1. A system comprising:

a server chassis having an opening configured to receive at least one removable component through the opening;

the at least one removable component including at least one shutter, the at least one shutter transitionable between an open configuration and a closed configuration, wherein in the closed configuration the at least one shutter covers the removable component; and

at least one flap coupled to the server chassis and transitionable between an open configuration and a closed configuration, wherein in the closed configuration the at least one flap covers the opening.

2. The system of claim 1, wherein the removable component includes a fan.

3. The system of claim 1, further comprising the server chassis having a plurality of openings configured to receive a plurality of removable components through the plurality of openings.

4. The system of claim 1, wherein the at least one shutter is in the open configuration when the removable component is operating.

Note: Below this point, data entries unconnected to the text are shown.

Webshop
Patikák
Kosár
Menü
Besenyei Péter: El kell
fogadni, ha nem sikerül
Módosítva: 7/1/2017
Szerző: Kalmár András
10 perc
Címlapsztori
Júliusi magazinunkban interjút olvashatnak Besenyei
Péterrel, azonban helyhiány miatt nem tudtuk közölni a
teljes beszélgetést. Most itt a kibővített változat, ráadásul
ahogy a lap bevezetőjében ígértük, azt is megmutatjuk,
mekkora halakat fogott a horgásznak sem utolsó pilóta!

5. The system of claim 1, wherein the at least one shutter is in the closed configuration when the removable component is not operating.

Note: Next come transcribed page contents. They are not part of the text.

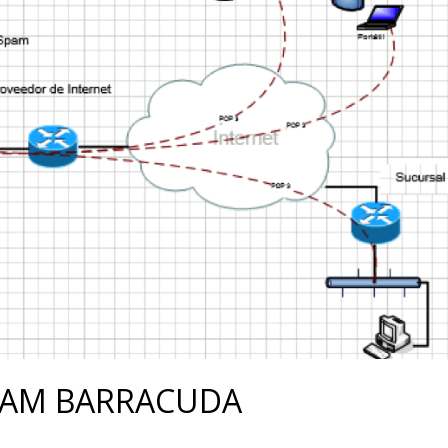
SPAM BARRACUDA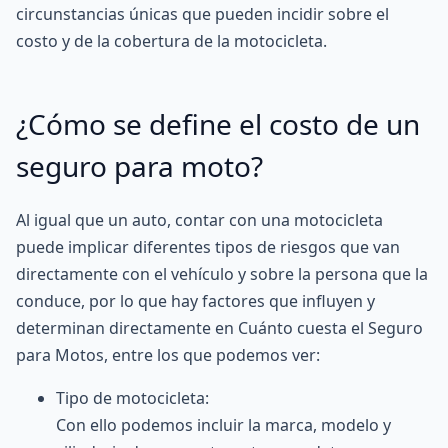
circunstancias únicas que pueden incidir sobre el
costo y de la cobertura de la motocicleta.
¿Cómo se define el costo de un
seguro para moto?
Al igual que un auto, contar con una motocicleta
puede implicar diferentes tipos de riesgos que van
directamente con el vehículo y sobre la persona que la
conduce, por lo que hay factores que influyen y
determinan directamente en Cuánto cuesta el Seguro
para Motos, entre los que podemos ver:
Tipo de motocicleta:
Con ello podemos incluir la marca, modelo y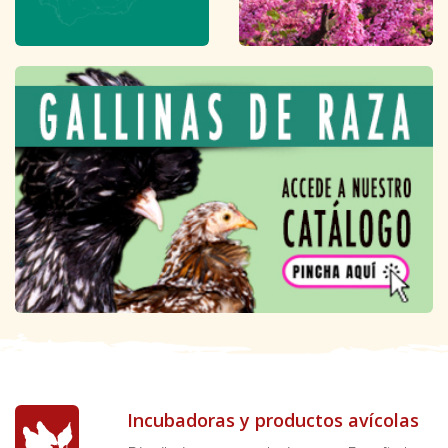
Incubadoras y productos avícolas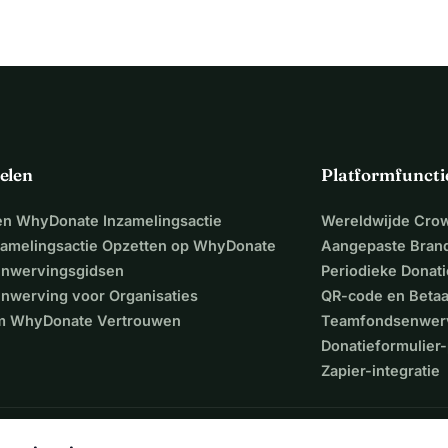
e goede doelen.
oneren het vervolgens aan Cool Earth en UNHCR via hun 
 delen.
jouw donatie gaat dus niet naar benzine, reparaties of snacks 
elen
Platformfuncti
een WhyDonate Inzamelingsactie
Wereldwijde Cro
n voor mens en planeet? Elke donatie – groot of klein – helpt 
zamelingsactie Opzetten op WhyDonate
Aangepaste Bran
nwervingsgidsen
Periodieke Donati
dragen voor de playlist en bij donaties vanaf 20 euro schrijven 
nwerving voor Organisaties
QR-code en Beta
ok jíj mee op reis naar Kazachstan.
 WhyDonate Vertrouwen
Teamfondsenwer
Donatieformulier-
Zapier-integratie
’s!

6. The system of claim 1, further comprising a shaft for coupling the at least one flap to the server chassis.

7. The system of claim 1, further comprising a spring mechanism for actuating the at least one flap between the open configuration and a closed configuration.

8. The system of claim 7, wherein the spring mechanism is coupled to the at least one flap and to the shaft.

9. The system of claim 1, wherein the at least one flap is configured in the open configuration when the removable component is inserted into the opening of the server.

10. The system of claim 1, wherein the at least one flap is configured in the closed configuration when the removable component is not inserted into the opening of the server chassis.

11. The system of claim 1, wherein the server chassis includes two or more flaps.